… And a Partridge in a Pear Tree
Juicy, sweet pears (GI 38) are one of the world’s most loved fruits—they’ve been immortalised in poetry, paintings and a Christmas carol! They are renowned as a non-allergenic food, thus a favourite when introducing babies to solid foods. An excellent source of fibre and rich in vitamin C and potassium, fresh pears have a low GI because most of their sugar is fructose.
Photo: Ian Hofstetter, The Low GI Diet Cookbook
Canned pears in ‘natural juice’ also have a low GI (44) because the fructose remains in high concentration during processing. Single-serve tubs and cans are also available. Again, look for those in natural juice. Although they are often hard when you buy them, pears will ripen at room temperature in a few days. Pack a pear for lunch or to snack on during the day—there’s no need to peel as the skin is a good source of fibre.
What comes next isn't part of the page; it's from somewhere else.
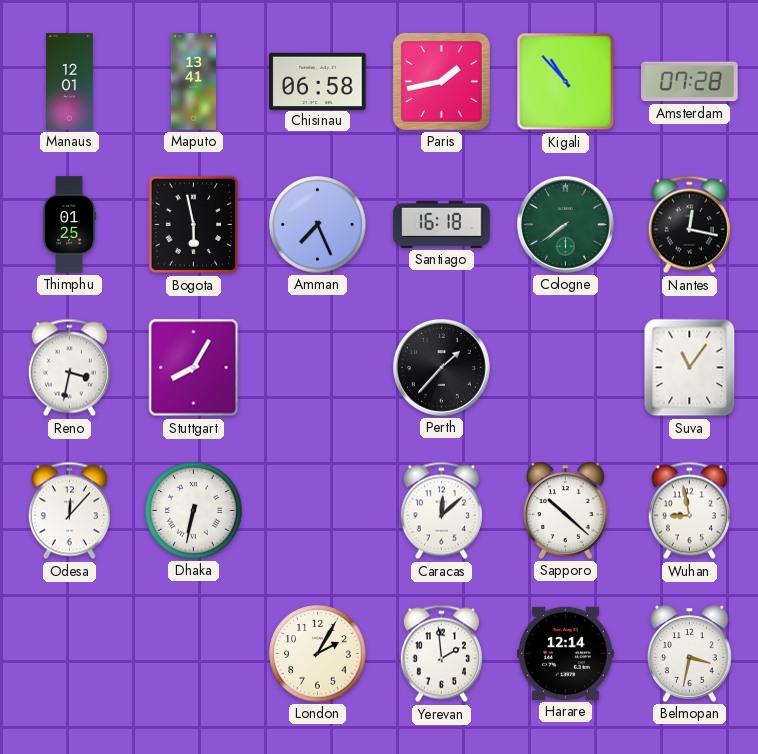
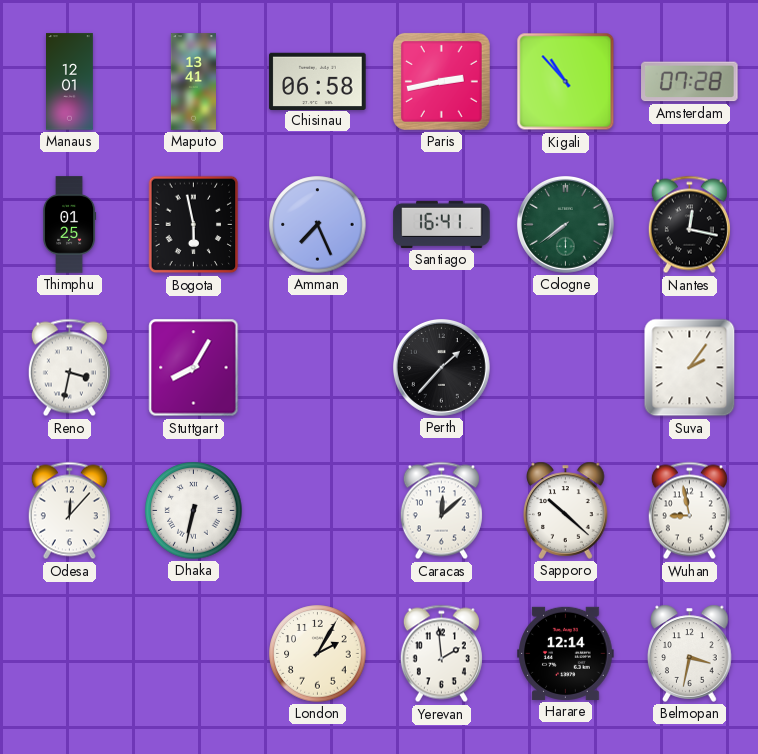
Paris: 1:43 -> 2:43
Santiago: 16:18 -> 16:41
Suva: 11:06 -> 2:06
—from Low GI Eating Made Easy
- Dip pear slices in lemon juice and serve with cheese and walnuts.
- Toss in salads—try pear, avocado, rocket or radicchio and walnuts.
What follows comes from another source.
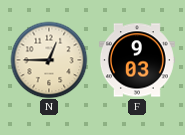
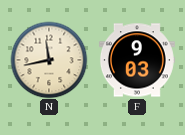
N: 12:45 -> 11:43
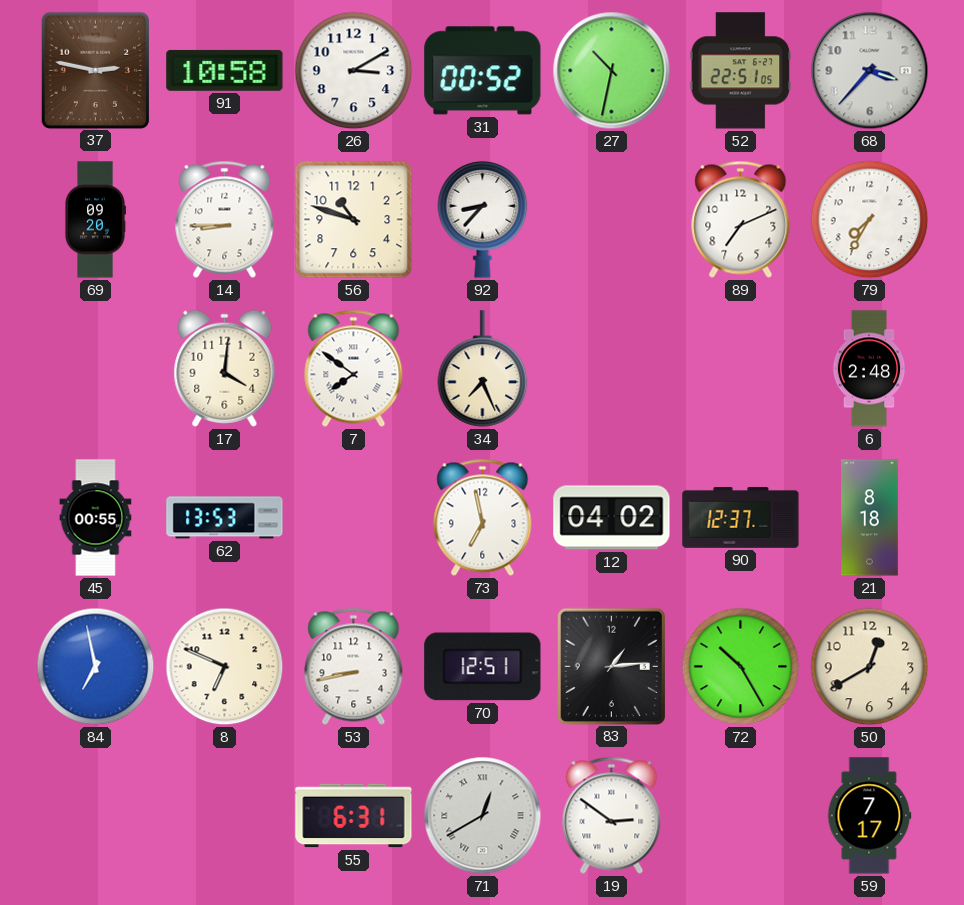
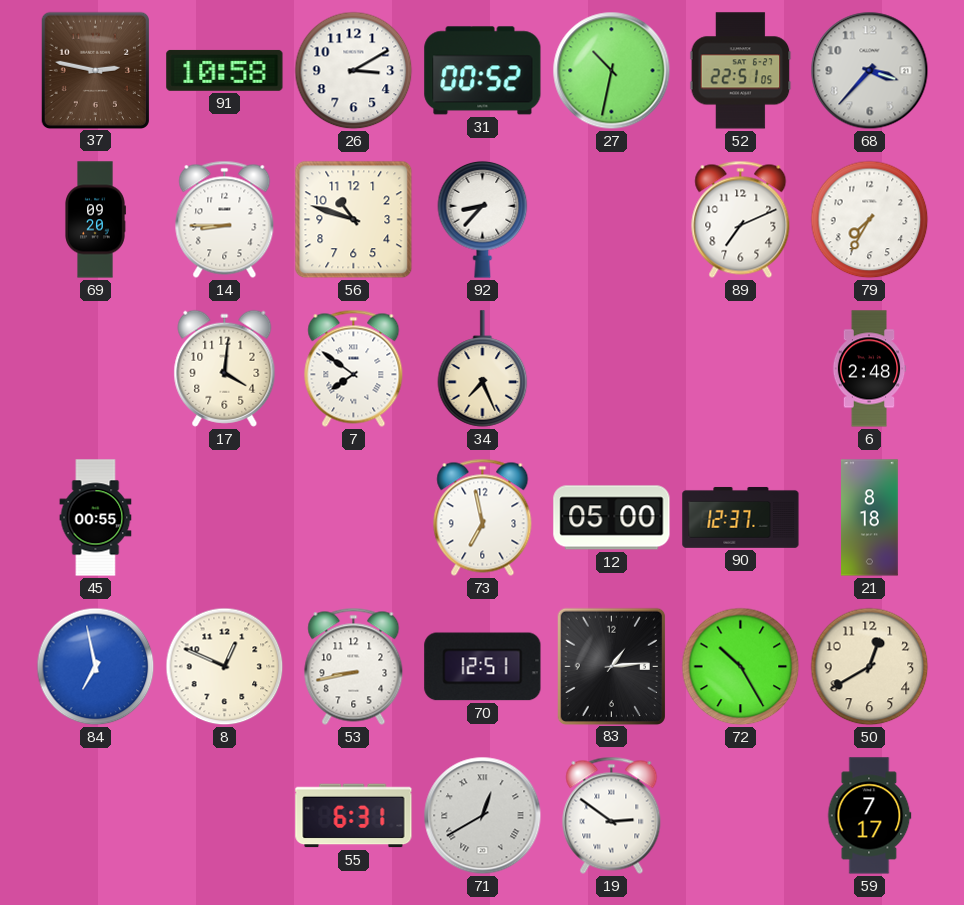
62: 13:53 -> none
12: 04:02 -> 05:00
8: 6:49 -> 12:49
- Poach or bake pears in a light citrus syrup, champagne and orange juice with a vanilla bean or in red wine with a touch of cardamom.
- Simmer four pears, peeled and quartered in 4 cups (1 litre/1 quart) water with a cinnamon stick, 3 or 4 cloves and a strip or two of lemon rind for 20 minutes and serve with grilled, bakes or barbecued pork fillet.
- Top a bowl of porridge with grilled pear slices and a drizzle of honey or some brown sugar.